WORK REQUIRED: Omit all pictures, then print the entries exactly.

[Collected data]
******************************
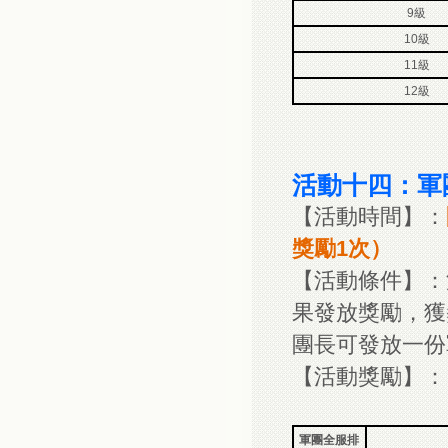
9級
10級
11級
12級
活動十四：軍
【活動時間】：
獎勵1次）
【活動條件】：
果發放獎勵，獲
團長可發放一份
【活動獎勵】：
軍團全服排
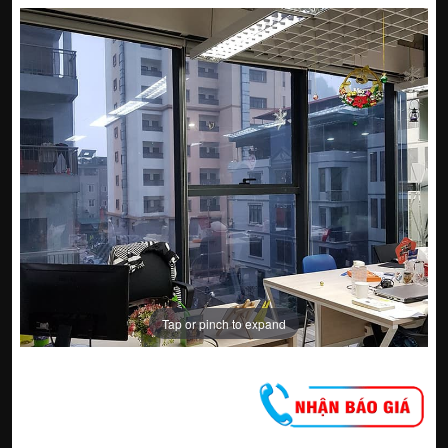
Tap or pinch to expand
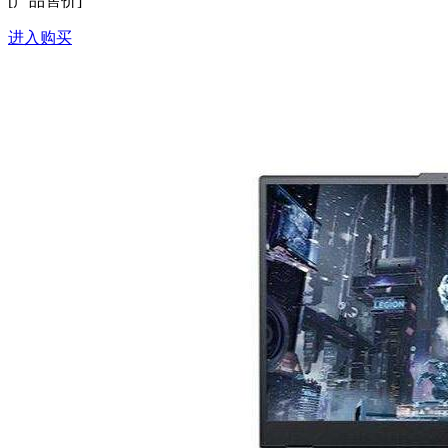
[产品售价]
进入购买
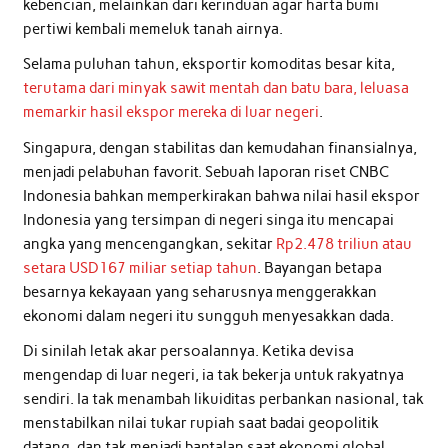
kebencian, melainkan dari kerinduan agar harta bumi
pertiwi kembali memeluk tanah airnya.
Selama puluhan tahun, eksportir komoditas besar kita,
terutama dari minyak sawit mentah dan batu bara, leluasa
memarkir hasil ekspor mereka di luar negeri
.
Singapura, dengan stabilitas dan kemudahan finansialnya,
menjadi pelabuhan favorit. Sebuah laporan riset CNBC
Indonesia bahkan memperkirakan bahwa nilai hasil ekspor
Indonesia yang tersimpan di negeri singa itu mencapai
angka yang mencengangkan, sekitar
Rp2.478 triliun atau
setara USD167 miliar setiap tahun
. Bayangan betapa
besarnya kekayaan yang seharusnya menggerakkan
ekonomi dalam negeri itu sungguh menyesakkan dada.
Di sinilah letak akar persoalannya. Ketika devisa
mengendap di luar negeri, ia tak bekerja untuk rakyatnya
sendiri. Ia tak menambah likuiditas perbankan nasional, tak
menstabilkan nilai tukar rupiah saat badai geopolitik
datang, dan tak menjadi bantalan saat ekonomi global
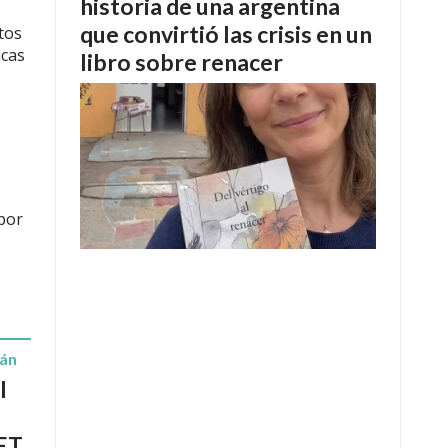
historia de una argentina
que convirtió las crisis en un
tos
icas
libro sobre renacer
 por
rán
l
CET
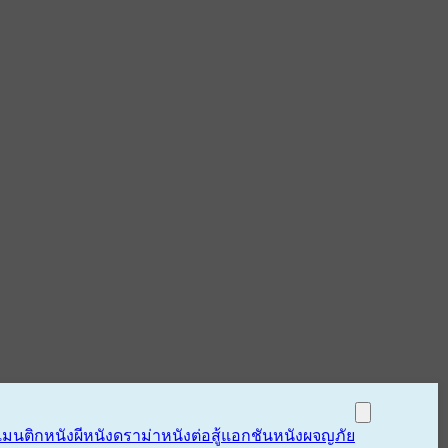
แมนติก
หนังผี
หนังดราม่า
หนังต่อสู้แอกชัน
หนังผจญภัย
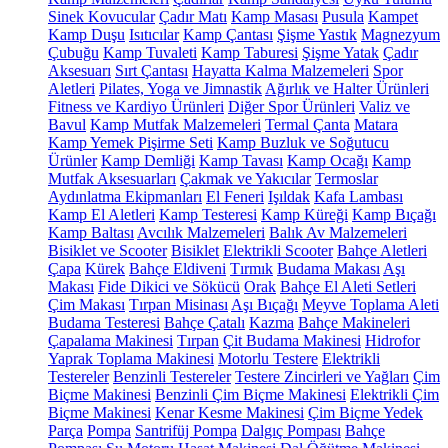
Sinek Kovucular
Çadır Matı
Kamp Masası
Pusula
Kampet
Kamp Duşu
Isıtıcılar
Kamp Çantası
Şişme Yastık
Magnezyum
Çubuğu
Kamp Tuvaleti
Kamp Taburesi
Şişme Yatak
Çadır
Aksesuarı
Sırt Çantası
Hayatta Kalma Malzemeleri
Spor
Aletleri
Pilates, Yoga ve Jimnastik
Ağırlık ve Halter Ürünleri
Fitness ve Kardiyo Ürünleri
Diğer Spor Ürünleri
Valiz ve
Bavul
Kamp Mutfak Malzemeleri
Termal Çanta
Matara
Kamp Yemek Pişirme Seti
Kamp Buzluk ve Soğutucu
Ürünler
Kamp Demliği
Kamp Tavası
Kamp Ocağı
Kamp
Mutfak Aksesuarları
Çakmak ve Yakıcılar
Termoslar
Aydınlatma Ekipmanları
El Feneri
Işıldak
Kafa Lambası
Kamp El Aletleri
Kamp Testeresi
Kamp Küreği
Kamp Bıçağı
Kamp Baltası
Avcılık Malzemeleri
Balık Av Malzemeleri
Bisiklet ve Scooter
Bisiklet
Elektrikli Scooter
Bahçe Aletleri
Çapa
Kürek
Bahçe Eldiveni
Tırmık
Budama Makası
Aşı
Makası
Fide Dikici ve Sökücü
Orak
Bahçe El Aleti Setleri
Çim Makası
Tırpan Misinası
Aşı Bıçağı
Meyve Toplama Aleti
Budama Testeresi
Bahçe Çatalı
Kazma
Bahçe Makineleri
Çapalama Makinesi
Tırpan
Çit Budama Makinesi
Hidrofor
Yaprak Toplama Makinesi
Motorlu Testere
Elektrikli
Testereler
Benzinli Testereler
Testere Zincirleri ve Yağları
Çim
Biçme Makinesi
Benzinli Çim Biçme Makinesi
Elektrikli Çim
Biçme Makinesi
Kenar Kesme Makinesi
Çim Biçme Yedek
Parça
Pompa
Santrifüj Pompa
Dalgıç Pompası
Bahçe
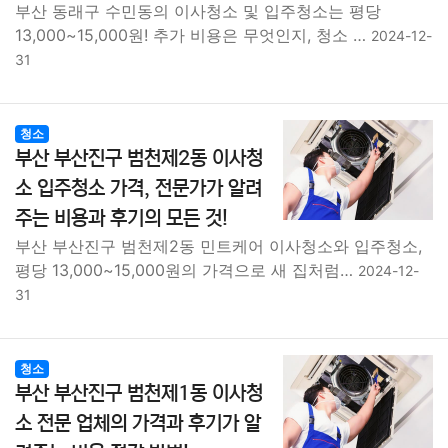
부산 동래구 수민동의 이사청소 및 입주청소는 평당
13,000~15,000원! 추가 비용은 무엇인지, 청소 …
2024-12-
31
청소
부산 부산진구 범천제2동 이사청
소 입주청소 가격, 전문가가 알려
주는 비용과 후기의 모든 것!
부산 부산진구 범천제2동 민트케어 이사청소와 입주청소,
평당 13,000~15,000원의 가격으로 새 집처럼…
2024-12-
31
청소
부산 부산진구 범천제1동 이사청
소 전문 업체의 가격과 후기가 알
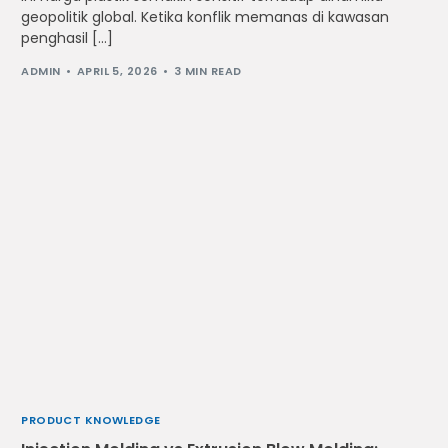
geopolitik global. Ketika konflik memanas di kawasan
penghasil […]
ADMIN
APRIL 5, 2026
3 MIN READ
PRODUCT KNOWLEDGE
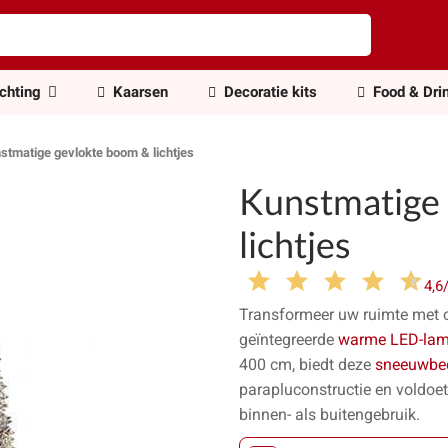
ichting
Kaarsen
Decoratie kits
Food & Dri
stmatige gevlokte boom & lichtjes
Kunstmatige
lichtjes
4,6
Transformeer uw ruimte met
geïntegreerde
warme LED-lam
400 cm, biedt deze
sneeuwbe
parapluconstructie en voldoe
binnen- als buitengebruik.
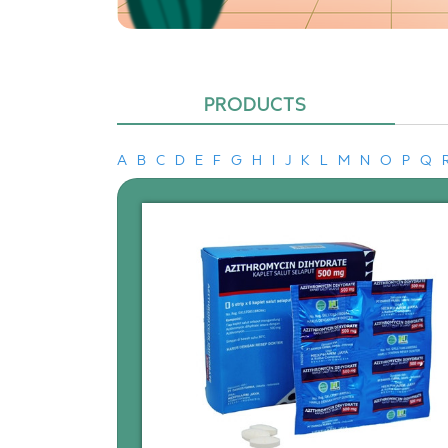
PRODUCTS
A
B
C
D
E
F
G
H
I
J
K
L
M
N
O
P
Q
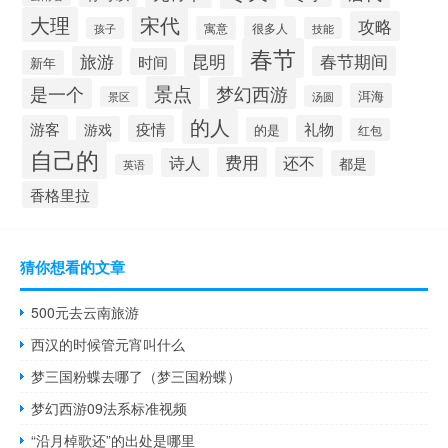
大理
宋代
攻略
寓意
很多人
孩子
技能
春节
昆明
旅游
春节期间
时间
新年
景点
梦幻西游
是一个
洱海
汤圆
景区
的人
游客
疫情
礼物
游戏
的是
红包
自己的
费用
还不
诗人
都是
英语
香格里拉
猜你想看的文章
500元去云南旅游
西汉的时候管元宵叫什么
梦三国粉蝶去哪了（梦三国粉蝶）
梦幻西游09法系标准视频
“沿月棹歌还”的出处是哪里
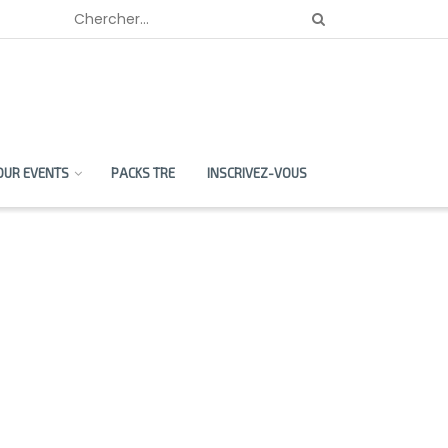
OUR EVENTS
PACKS TRE
INSCRIVEZ-VOUS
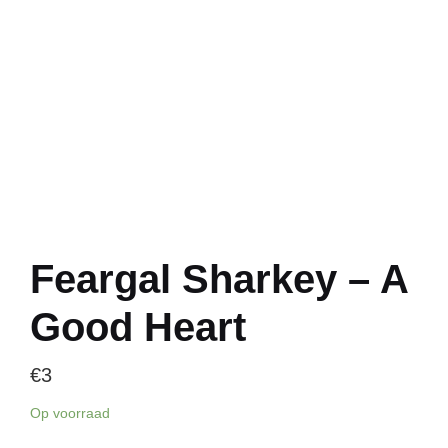
Feargal Sharkey – A
Good Heart
€
3
Op voorraad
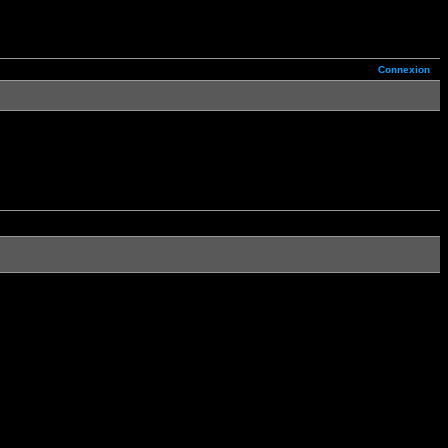
Connexion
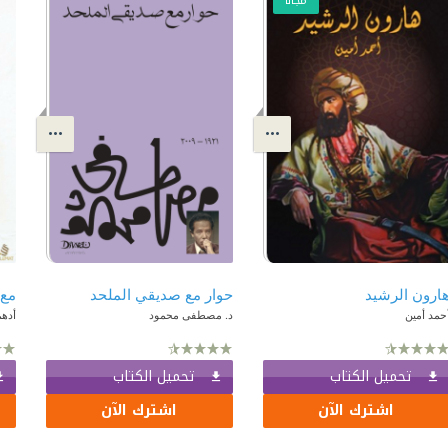
مجّانًا
ارون الرشيد
حوار مع صديقي الملحد
مع 
حمد أمين
د. مصطفى محمود
أده
تحميل الكتاب
تحميل الكتاب
اشترك الآن
اشترك الآن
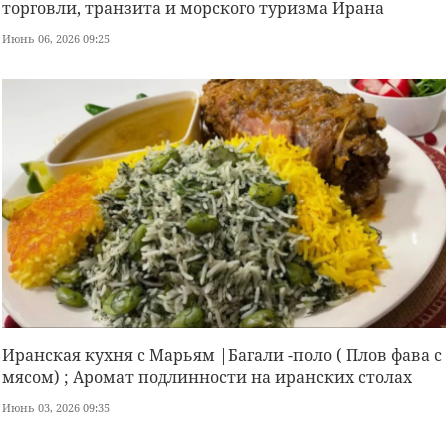
торговли, транзита и морского туризма Ирана
Июнь 06, 2026 09:25
Иранская кухня с Марьям |Багали -поло ( Плов фава с
мясом) ; Аромат подлинности на иранских столах
Июнь 03, 2026 09:35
******************************
EXPECTED OUTPUT:
9級
10級
11級
12級
活動十四：軍
【活動時間】：
獎勵1次）
【活動條件】：
果發放獎勵，獲
團長可發放一份
【活動獎勵】：
軍團全服排
Tap or pinch to expand
[产品售价]
进入购买
kebencian, melainkan dari kerinduan agar harta bumi
pertiwi kembali memeluk tanah airnya.
Selama puluhan tahun, eksportir komoditas besar kita,
terutama dari minyak sawit mentah dan batu bara, leluasa
memarkir hasil ekspor mereka di luar negeri
.
Singapura, dengan stabilitas dan kemudahan finansialnya,
menjadi pelabuhan favorit. Sebuah laporan riset CNBC
Indonesia bahkan memperkirakan bahwa nilai hasil ekspor
Indonesia yang tersimpan di negeri singa itu mencapai
angka yang mencengangkan, sekitar
Rp2.478 triliun atau
setara USD167 miliar setiap tahun
. Bayangan betapa
besarnya kekayaan yang seharusnya menggerakkan
ekonomi dalam negeri itu sungguh menyesakkan dada.
Di sinilah letak akar persoalannya. Ketika devisa
mengendap di luar negeri, ia tak bekerja untuk rakyatnya
sendiri. Ia tak menambah likuiditas perbankan nasional, tak
menstabilkan nilai tukar rupiah saat badai geopolitik
datang, dan tak menjadi bantalan saat ekonomi global
historia de una argentina
que convirtió las crisis en un
tos
icas
libro sobre renacer
 por
rán
l
CET
แมนติก
หนังผี
หนังดราม่า
หนังต่อสู้แอกชัน
หนังผจญภัย
Sinek Kovucular
Çadır Matı
Kamp Masası
Pusula
Kampet
Kamp Duşu
Isıtıcılar
Kamp Çantası
Şişme Yastık
Magnezyum
Çubuğu
Kamp Tuvaleti
Kamp Taburesi
Şişme Yatak
Çadır
Aksesuarı
Sırt Çantası
Hayatta Kalma Malzemeleri
Spor
Aletleri
Pilates, Yoga ve Jimnastik
Ağırlık ve Halter Ürünleri
Fitness ve Kardiyo Ürünleri
Diğer Spor Ürünleri
Valiz ve
Bavul
Kamp Mutfak Malzemeleri
Termal Çanta
Matara
Kamp Yemek Pişirme Seti
Kamp Buzluk ve Soğutucu
Ürünler
Kamp Demliği
Kamp Tavası
Kamp Ocağı
Kamp
Mutfak Aksesuarları
Çakmak ve Yakıcılar
Termoslar
Aydınlatma Ekipmanları
El Feneri
Işıldak
Kafa Lambası
Kamp El Aletleri
Kamp Testeresi
Kamp Küreği
Kamp Bıçağı
Kamp Baltası
Avcılık Malzemeleri
Balık Av Malzemeleri
Bisiklet ve Scooter
Bisiklet
Elektrikli Scooter
Bahçe Aletleri
Çapa
Kürek
Bahçe Eldiveni
Tırmık
Budama Makası
Aşı
Makası
Fide Dikici ve Sökücü
Orak
Bahçe El Aleti Setleri
Çim Makası
Tırpan Misinası
Aşı Bıçağı
Meyve Toplama Aleti
Budama Testeresi
Bahçe Çatalı
Kazma
Bahçe Makineleri
Çapalama Makinesi
Tırpan
Çit Budama Makinesi
Hidrofor
Yaprak Toplama Makinesi
Motorlu Testere
Elektrikli
Testereler
Benzinli Testereler
Testere Zincirleri ve Yağları
Çim
Biçme Makinesi
Benzinli Çim Biçme Makinesi
Elektrikli Çim
Biçme Makinesi
Kenar Kesme Makinesi
Çim Biçme Yedek
Parça
Pompa
Santrifüj Pompa
Dalgıç Pompası
Bahçe
부산 동래구 수민동의 이사청소 및 입주청소는 평당
13,000~15,000원! 추가 비용은 무엇인지, 청소 …
2024-12-
31
청소
부산 부산진구 범천제2동 이사청
소 입주청소 가격, 전문가가 알려
주는 비용과 후기의 모든 것!
부산 부산진구 범천제2동 민트케어 이사청소와 입주청소,
평당 13,000~15,000원의 가격으로 새 집처럼…
2024-12-
31
청소
부산 부산진구 범천제1동 이사청
소 전문 업체의 가격과 후기가 알
geopolitik global. Ketika konflik memanas di kawasan
penghasil […]
ADMIN
APRIL 5, 2026
3 MIN READ
PRODUCT KNOWLEDGE
ichting
Kaarsen
Decoratie kits
Food & Dri
stmatige gevlokte boom & lichtjes
Kunstmatige
lichtjes
4,6
Transformeer uw ruimte met
geïntegreerde
warme LED-lam
400 cm, biedt deze
sneeuwbe
parapluconstructie en voldoe
binnen- als buitengebruik.
PRODUCTS
A
B
C
D
E
F
G
H
I
J
K
L
M
N
O
P
Q
大理
宋代
攻略
寓意
很多人
孩子
技能
春节
昆明
旅游
春节期间
时间
新年
景点
梦幻西游
是一个
洱海
汤圆
景区
的人
游客
疫情
礼物
游戏
的是
红包
自己的
费用
还不
诗人
都是
英语
香格里拉
猜你想看的文章
500元去云南旅游
西汉的时候管元宵叫什么
梦三国粉蝶去哪了（梦三国粉蝶）
梦幻西游09法系标准视频
“沿月棹歌还”的出处是哪里
OUR EVENTS
PACKS TRE
INSCRIVEZ-VOUS
Feargal Sharkey – A
Good Heart
€
3
Op voorraad
Connexion
مجّانًا
ارون الرشيد
حوار مع صديقي الملحد
مع 
حمد أمين
د. مصطفى محمود
أده
تحميل الكتاب
تحميل الكتاب
اشترك الآن
اشترك الآن
торговли, транзита и морского туризма Ирана
Июнь 06, 2026 09:25
Иранская кухня с Марьям |Багали -поло ( Плов фава с
мясом) ; Аромат подлинности на иранских столах
Июнь 03, 2026 09:35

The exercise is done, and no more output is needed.